Raquel Teixeira comemora números do Ideb, mas afirma que problema no ensino médio é nacional

Mesmo com a perda de duas posições no ranking nacional, secretária destaca que nota goiana é maior do que a média brasileira




Goiás cumpriu ou superou todas as metas estabelecidas para 2015 no Índice de Desenvolvimento da Educação Básica (Ideb). Com a média de 3,8 no Ideb do Ensino Médio, a rede estadual em Goiás manteve a mesma nota da avaliação anterior, de 2013, mas acabou por perder duas posições no ranking nacional, do primeiro para o terceiro lugar. Em 2011, Goiás ocupava o sexto lugar com média 3,6.

As notas, que vão de 0 a 10, mostram que o Ensino Médio, que teve média nacional 3,7 no Ideb em 2015, não vai bem. “O Brasil vai mal e a estagnação vem desde 2011, quando a média já era 3,7”, afirma a secretária estadual de Educação, Cultura e Esporte (Seduce) Raquel Teixeira. Mesmo assim, ela avalia que Goiás teve um rendimento muito positivo em sua rede estadual ao superar mais uma vez a média nacional e alcançar 3,8.

Raquel aponta que o problema não está só na rede pública de ensino, mas diz acreditar que a queda da avaliação no Ideb do ensino privado também é uma evidência de que é preciso mudar o formato do Ensino Médio. Em 2011, as escolas particulares no Brasil tinham média 5,7 no Ideb, que caiu para 5,4 em 2013 e 5,3 no ano passado.

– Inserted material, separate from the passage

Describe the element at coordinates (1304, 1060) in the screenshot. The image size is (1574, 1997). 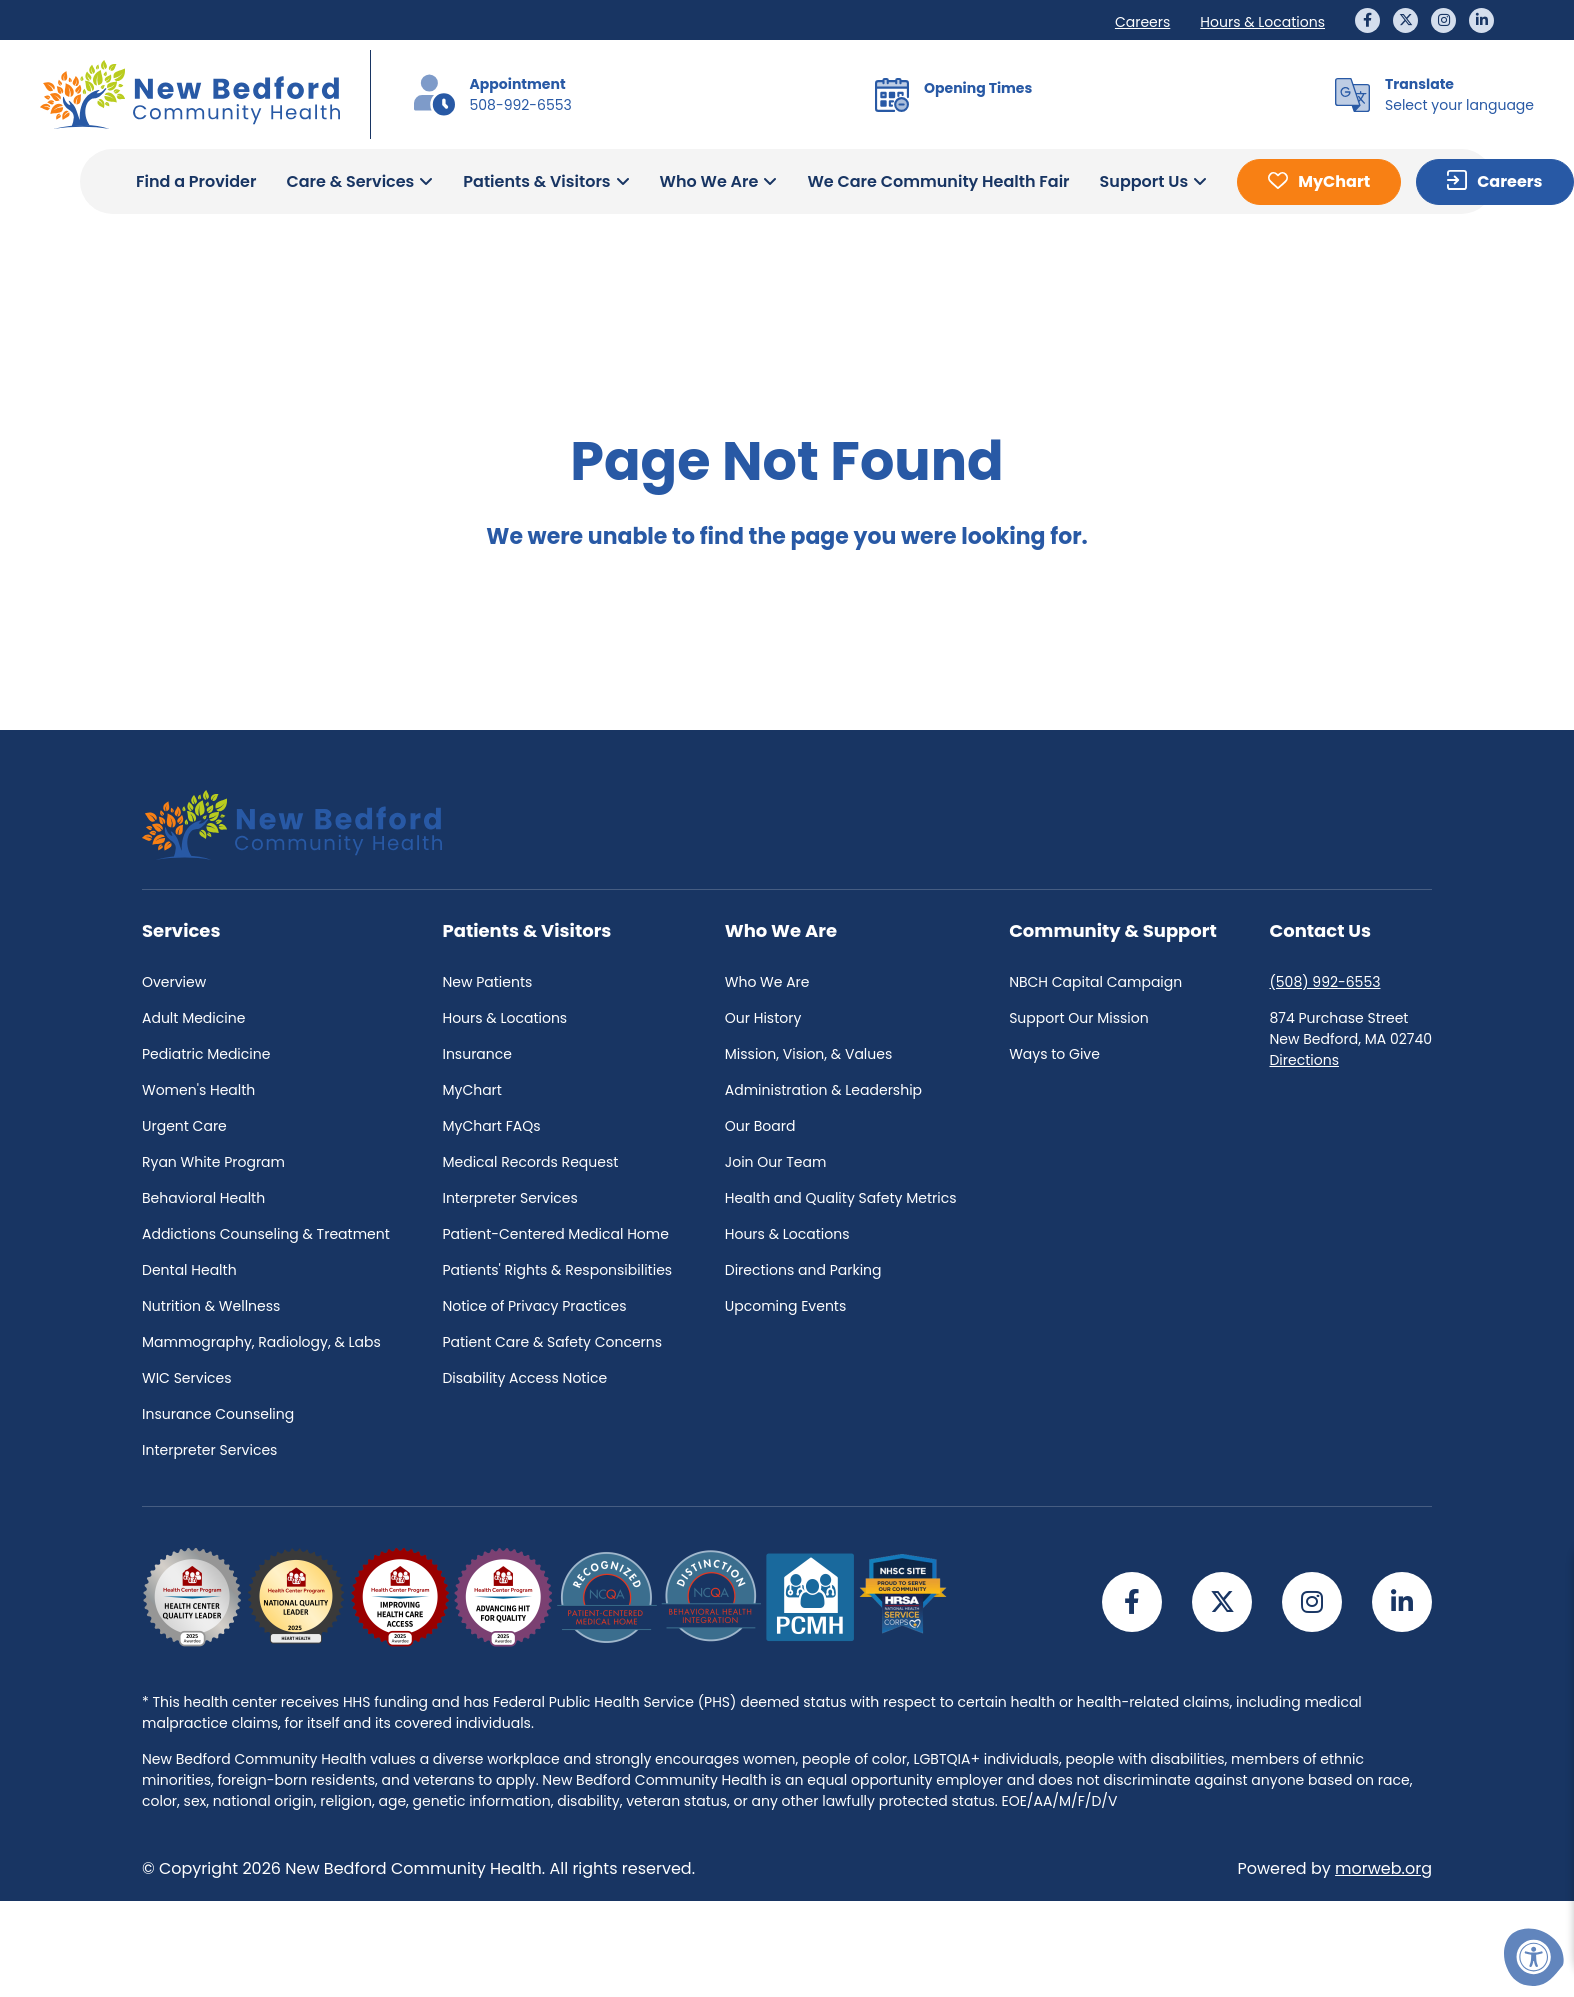 I see `Directions` at that location.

“É preciso que aconteça a reforma do Ensino Médio urgente no País. E Goiás endossa a reforma defendida pelo ministro Mendonça Filho, da Educação.” A secretária estadual se refere ao Projeto de Lei número 6.840 de 2013 que modifica a organização do currículo escolar do Ensino Médio. Na quinta-feira (8), o ministro declarou que “não há sintonia entre a realidade, os anseios dos jovens e o conteúdo ensinado para eles” nessa etapa dos estudos.

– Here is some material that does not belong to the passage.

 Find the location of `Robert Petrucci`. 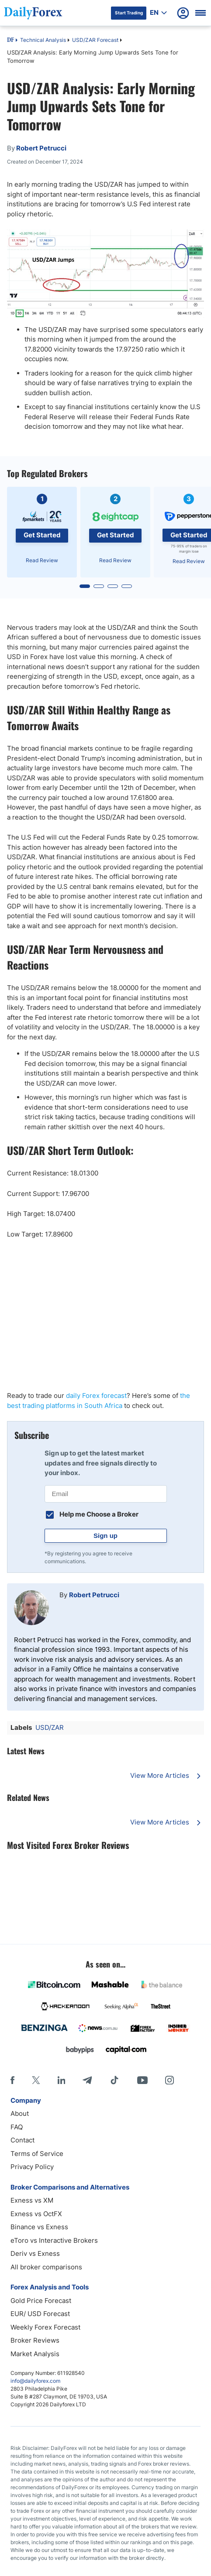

Raquel destacou a conquista da segunda maior nota individual nas fases finais do Ensino Fundamental, ou seja, no 8º e 9º anos, que foi obtida pelo Colégio da Polícia Militar de Goiás Unidade Dr. Cezar Toledo, em Anápolis, que conseguiu nota 7,2 no Ideb 2015, empatada com o Colégio Tiradentes da Polícia Militar de Minas Gerais, em Patos de Minas (MG).

Medidas
De acordo com a secretária, uma das medidas adotadas em outros Estados e que tem mostrado resultado é a implantação das escolas em tempo integral. “Só tem 3% em Goiás das escolas que utilizam esse modelo. É preciso expandir isso”, analisa Raquel.

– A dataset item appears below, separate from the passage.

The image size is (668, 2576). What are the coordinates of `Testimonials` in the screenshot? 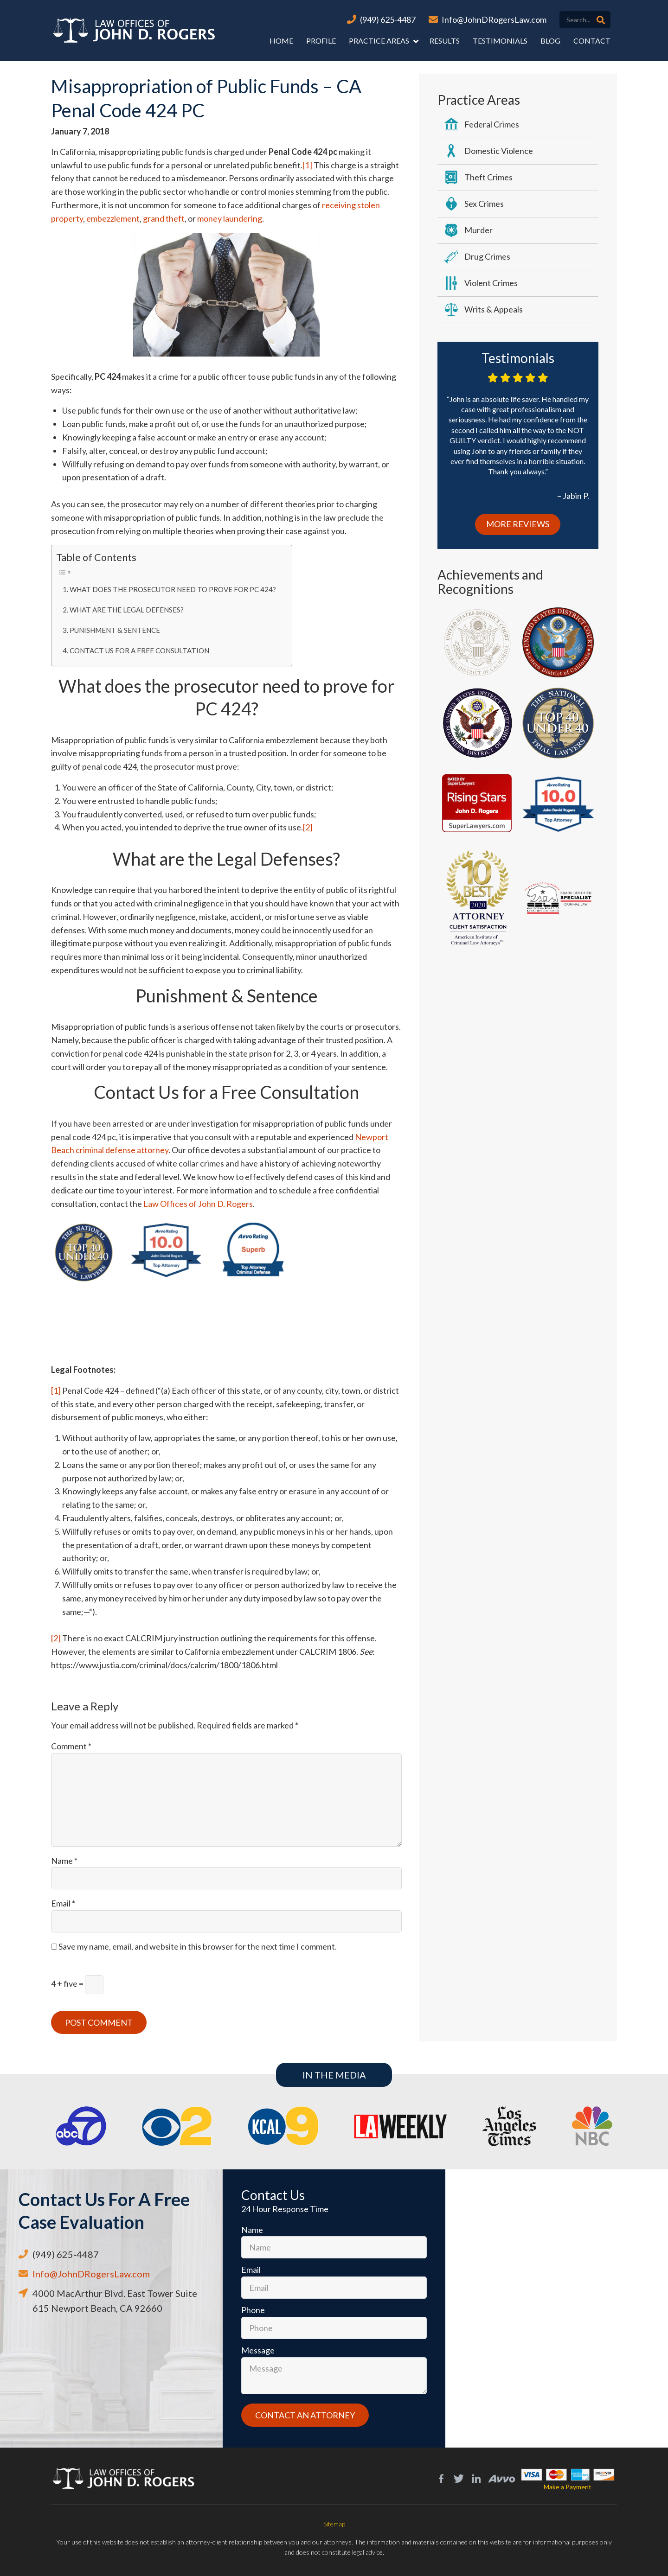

Sobre a gestão compartilhada por meio de Organizações Sociais (OSs) para administrar as escolas estaduais, com chamamento em andamento com “critérios rigorosos”, Raquel afirma que, assim como a escola em tempo integral, esse é um dos caminhos possíveis entre outros fatores que podem contribuir para que essa mudança de realidade aconteça no Ensino Médio.

Comemoração
Tanto Raquel quanto o governador Marconi Perillo (PSDB) se disseram orgulhosos dos resultados da educação na rede estadual apontada pelas médias no Ideb. A nota dos anos finais do Ensino Fundamental foi de 4,7, empatada com São Paulo e Santa Catarina. “Uma das medidas adotadas foi a Avaliação Diagnóstica Amostral (ADA), para avaliar bimestralmente o aprendizado e providencial material de apoio necessário”, destaca a secretária.

Em seu Facebook, a Seduce diz que “apesar de ser um bom resultado, queremos ainda mais. “Estamos batalhando para proporcionar um ambiente escolar cada vez melhor e garantir uma educação 100% pública e de qualidade para todos os goianos.” E aponta com uma das soluções o “novo modelo que está sendo proposto pela educação”, a implantação de OSs nas escolas estaduais.